● **Data in this exercise**:
──────────

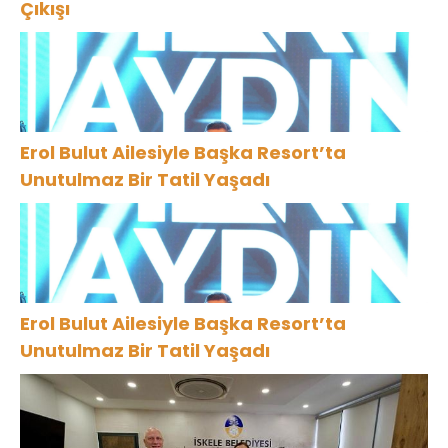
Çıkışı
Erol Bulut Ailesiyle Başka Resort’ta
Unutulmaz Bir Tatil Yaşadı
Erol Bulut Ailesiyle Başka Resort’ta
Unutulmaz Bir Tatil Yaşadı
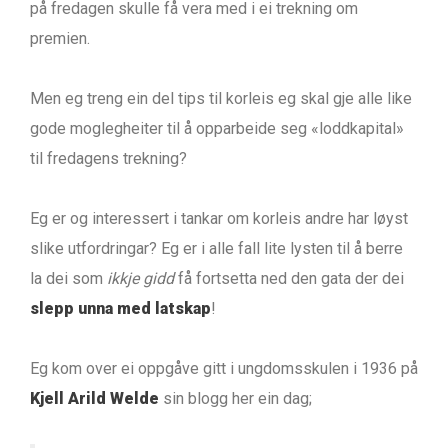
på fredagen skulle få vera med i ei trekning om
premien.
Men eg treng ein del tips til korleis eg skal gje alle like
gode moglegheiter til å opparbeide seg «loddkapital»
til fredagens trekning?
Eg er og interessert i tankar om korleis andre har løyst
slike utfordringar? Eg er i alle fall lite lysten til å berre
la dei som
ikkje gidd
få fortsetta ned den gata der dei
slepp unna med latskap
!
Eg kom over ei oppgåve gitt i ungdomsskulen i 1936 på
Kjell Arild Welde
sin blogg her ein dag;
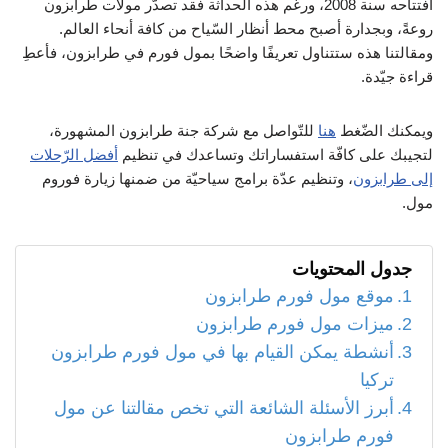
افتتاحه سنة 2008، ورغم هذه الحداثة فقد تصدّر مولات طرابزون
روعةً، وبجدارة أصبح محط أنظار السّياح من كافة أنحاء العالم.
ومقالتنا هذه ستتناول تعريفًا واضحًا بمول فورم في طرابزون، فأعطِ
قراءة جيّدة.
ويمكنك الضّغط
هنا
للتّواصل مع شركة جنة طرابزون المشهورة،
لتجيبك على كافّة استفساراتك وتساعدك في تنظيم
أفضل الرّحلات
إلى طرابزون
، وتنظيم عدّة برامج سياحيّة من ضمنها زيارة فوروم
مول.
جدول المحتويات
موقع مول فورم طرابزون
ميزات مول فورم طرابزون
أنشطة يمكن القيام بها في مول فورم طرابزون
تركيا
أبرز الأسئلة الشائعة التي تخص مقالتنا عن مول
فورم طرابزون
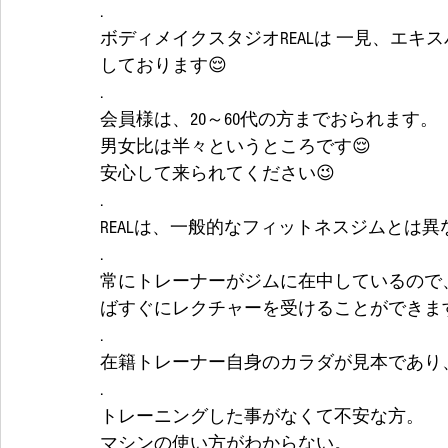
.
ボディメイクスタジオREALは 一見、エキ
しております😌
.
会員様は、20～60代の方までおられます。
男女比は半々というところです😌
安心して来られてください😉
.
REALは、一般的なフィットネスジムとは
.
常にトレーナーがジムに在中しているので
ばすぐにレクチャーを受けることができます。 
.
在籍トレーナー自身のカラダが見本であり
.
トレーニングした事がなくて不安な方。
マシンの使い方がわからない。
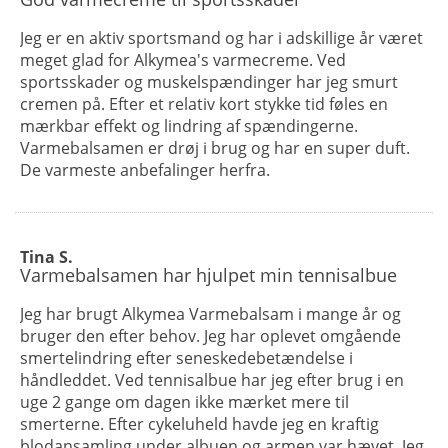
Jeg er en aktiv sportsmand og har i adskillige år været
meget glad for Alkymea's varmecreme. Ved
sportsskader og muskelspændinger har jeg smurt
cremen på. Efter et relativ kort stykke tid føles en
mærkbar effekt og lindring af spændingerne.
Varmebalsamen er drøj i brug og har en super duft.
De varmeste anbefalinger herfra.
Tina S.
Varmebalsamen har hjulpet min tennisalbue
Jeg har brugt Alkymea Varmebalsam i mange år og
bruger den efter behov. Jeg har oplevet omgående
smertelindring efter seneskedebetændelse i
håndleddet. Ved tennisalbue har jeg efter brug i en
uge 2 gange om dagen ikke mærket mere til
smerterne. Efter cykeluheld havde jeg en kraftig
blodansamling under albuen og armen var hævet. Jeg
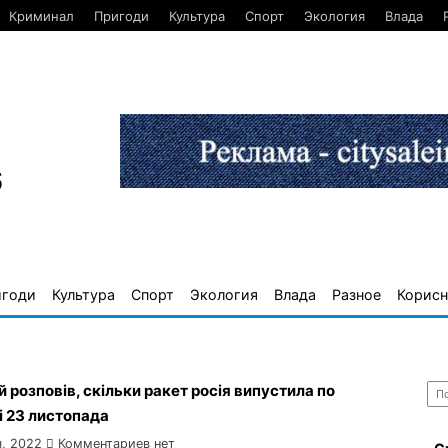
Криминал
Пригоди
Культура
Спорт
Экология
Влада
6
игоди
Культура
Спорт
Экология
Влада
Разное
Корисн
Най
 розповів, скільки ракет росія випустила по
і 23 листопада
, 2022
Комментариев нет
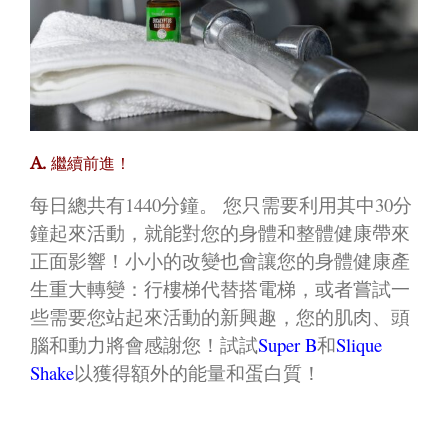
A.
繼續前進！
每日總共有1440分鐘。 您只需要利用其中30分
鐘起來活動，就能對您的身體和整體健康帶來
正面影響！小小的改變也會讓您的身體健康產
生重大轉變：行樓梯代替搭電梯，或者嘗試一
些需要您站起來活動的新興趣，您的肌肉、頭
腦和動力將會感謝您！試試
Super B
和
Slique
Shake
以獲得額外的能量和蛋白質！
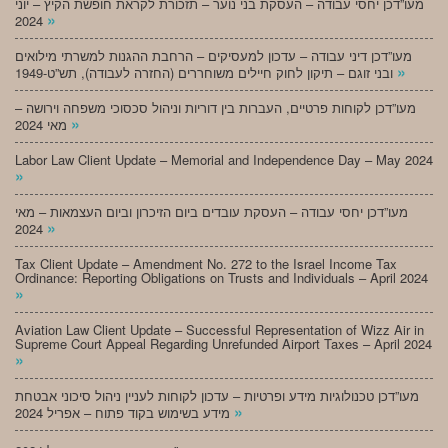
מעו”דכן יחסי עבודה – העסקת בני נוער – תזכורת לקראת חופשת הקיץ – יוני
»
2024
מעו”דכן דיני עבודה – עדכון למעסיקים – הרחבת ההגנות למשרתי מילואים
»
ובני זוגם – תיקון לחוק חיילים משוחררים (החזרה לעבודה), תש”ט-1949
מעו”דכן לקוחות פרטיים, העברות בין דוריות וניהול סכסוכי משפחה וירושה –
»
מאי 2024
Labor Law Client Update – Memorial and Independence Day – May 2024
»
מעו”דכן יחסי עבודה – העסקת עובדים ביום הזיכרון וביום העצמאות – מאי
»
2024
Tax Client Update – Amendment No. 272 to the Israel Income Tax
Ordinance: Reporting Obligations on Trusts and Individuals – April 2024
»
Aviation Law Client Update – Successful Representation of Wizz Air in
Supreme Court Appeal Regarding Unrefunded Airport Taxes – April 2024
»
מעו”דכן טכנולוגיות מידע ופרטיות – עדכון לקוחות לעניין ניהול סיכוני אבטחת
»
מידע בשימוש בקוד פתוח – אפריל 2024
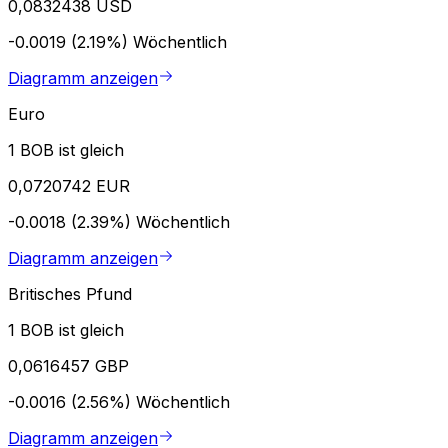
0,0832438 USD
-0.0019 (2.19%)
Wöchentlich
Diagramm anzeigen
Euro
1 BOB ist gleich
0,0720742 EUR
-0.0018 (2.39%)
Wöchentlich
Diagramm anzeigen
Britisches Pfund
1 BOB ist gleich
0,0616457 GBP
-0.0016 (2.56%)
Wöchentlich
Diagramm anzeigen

──────────

● **What to do**: Without the pictures, repeat the listing exactly as it reads.

● **Final answer**:
Çıkışı
Erol Bulut Ailesiyle Başka Resort’ta
Unutulmaz Bir Tatil Yaşadı
Erol Bulut Ailesiyle Başka Resort’ta
Unutulmaz Bir Tatil Yaşadı
på fredagen skulle få vera med i ei trekning om
premien.
Men eg treng ein del tips til korleis eg skal gje alle like
gode moglegheiter til å opparbeide seg «loddkapital»
til fredagens trekning?
Eg er og interessert i tankar om korleis andre har løyst
slike utfordringar? Eg er i alle fall lite lysten til å berre
la dei som
ikkje gidd
få fortsetta ned den gata der dei
slepp unna med latskap
!
Eg kom over ei oppgåve gitt i ungdomsskulen i 1936 på
Kjell Arild Welde
sin blogg her ein dag;
افتتاحه سنة 2008، ورغم هذه الحداثة فقد تصدّر مولات طرابزون
روعةً، وبجدارة أصبح محط أنظار السّياح من كافة أنحاء العالم.
ومقالتنا هذه ستتناول تعريفًا واضحًا بمول فورم في طرابزون، فأعطِ
قراءة جيّدة.
ويمكنك الضّغط
هنا
للتّواصل مع شركة جنة طرابزون المشهورة،
لتجيبك على كافّة استفساراتك وتساعدك في تنظيم
أفضل الرّحلات
إلى طرابزون
، وتنظيم عدّة برامج سياحيّة من ضمنها زيارة فوروم
مول.
جدول المحتويات
موقع مول فورم طرابزون
ميزات مول فورم طرابزون
أنشطة يمكن القيام بها في مول فورم طرابزون
تركيا
أبرز الأسئلة الشائعة التي تخص مقالتنا عن مول
فورم طرابزون
.
ボディメイクスタジオREALは 一見、エキ
しております😌
.
会員様は、20～60代の方までおられます。
男女比は半々というところです😌
安心して来られてください😉
.
REALは、一般的なフィットネスジムとは
.
常にトレーナーがジムに在中しているので
ばすぐにレクチャーを受けることができます。 
.
在籍トレーナー自身のカラダが見本であり
.
トレーニングした事がなくて不安な方。
マシンの使い方がわからない。
Jeg er en aktiv sportsmand og har i adskillige år været
meget glad for Alkymea's varmecreme. Ved
sportsskader og muskelspændinger har jeg smurt
cremen på. Efter et relativ kort stykke tid føles en
mærkbar effekt og lindring af spændingerne.
Varmebalsamen er drøj i brug og har en super duft.
De varmeste anbefalinger herfra.
Tina S.
Varmebalsamen har hjulpet min tennisalbue
Jeg har brugt Alkymea Varmebalsam i mange år og
bruger den efter behov. Jeg har oplevet omgående
smertelindring efter seneskedebetændelse i
håndleddet. Ved tennisalbue har jeg efter brug i en
uge 2 gange om dagen ikke mærket mere til
smerterne. Efter cykeluheld havde jeg en kraftig
blodansamling under albuen og armen var hævet. Jeg
Криминал
Пригоди
Культура
Спорт
Экология
Влада
6
игоди
Культура
Спорт
Экология
Влада
Разное
Корисн
Най
 розповів, скільки ракет росія випустила по
і 23 листопада
, 2022
Комментариев нет
A.
繼續前進！
每日總共有1440分鐘。 您只需要利用其中30分
鐘起來活動，就能對您的身體和整體健康帶來
正面影響！小小的改變也會讓您的身體健康產
生重大轉變：行樓梯代替搭電梯，或者嘗試一
些需要您站起來活動的新興趣，您的肌肉、頭
腦和動力將會感謝您！試試
Super B
和
Slique
Shake
以獲得額外的能量和蛋白質！
מעו”דכן יחסי עבודה – העסקת בני נוער – תזכורת לקראת חופשת הקיץ – יוני
»
2024
מעו”דכן דיני עבודה – עדכון למעסיקים – הרחבת ההגנות למשרתי מילואים
»
ובני זוגם – תיקון לחוק חיילים משוחררים (החזרה לעבודה), תש”ט-1949
מעו”דכן לקוחות פרטיים, העברות בין דוריות וניהול סכסוכי משפחה וירושה –
»
מאי 2024
Labor Law Client Update – Memorial and Independence Day – May 2024
»
מעו”דכן יחסי עבודה – העסקת עובדים ביום הזיכרון וביום העצמאות – מאי
»
2024
Tax Client Update – Amendment No. 272 to the Israel Income Tax
Ordinance: Reporting Obligations on Trusts and Individuals – April 2024
»
Aviation Law Client Update – Successful Representation of Wizz Air in
Supreme Court Appeal Regarding Unrefunded Airport Taxes – April 2024
»
מעו”דכן טכנולוגיות מידע ופרטיות – עדכון לקוחות לעניין ניהול סיכוני אבטחת
»
מידע בשימוש בקוד פתוח – אפריל 2024
0,0832438 USD
-0.0019 (2.19%)
Wöchentlich
Diagramm anzeigen
Euro
1 BOB ist gleich
0,0720742 EUR
-0.0018 (2.39%)
Wöchentlich
Diagramm anzeigen
Britisches Pfund
1 BOB ist gleich
0,0616457 GBP
-0.0016 (2.56%)
Wöchentlich
Diagramm anzeigen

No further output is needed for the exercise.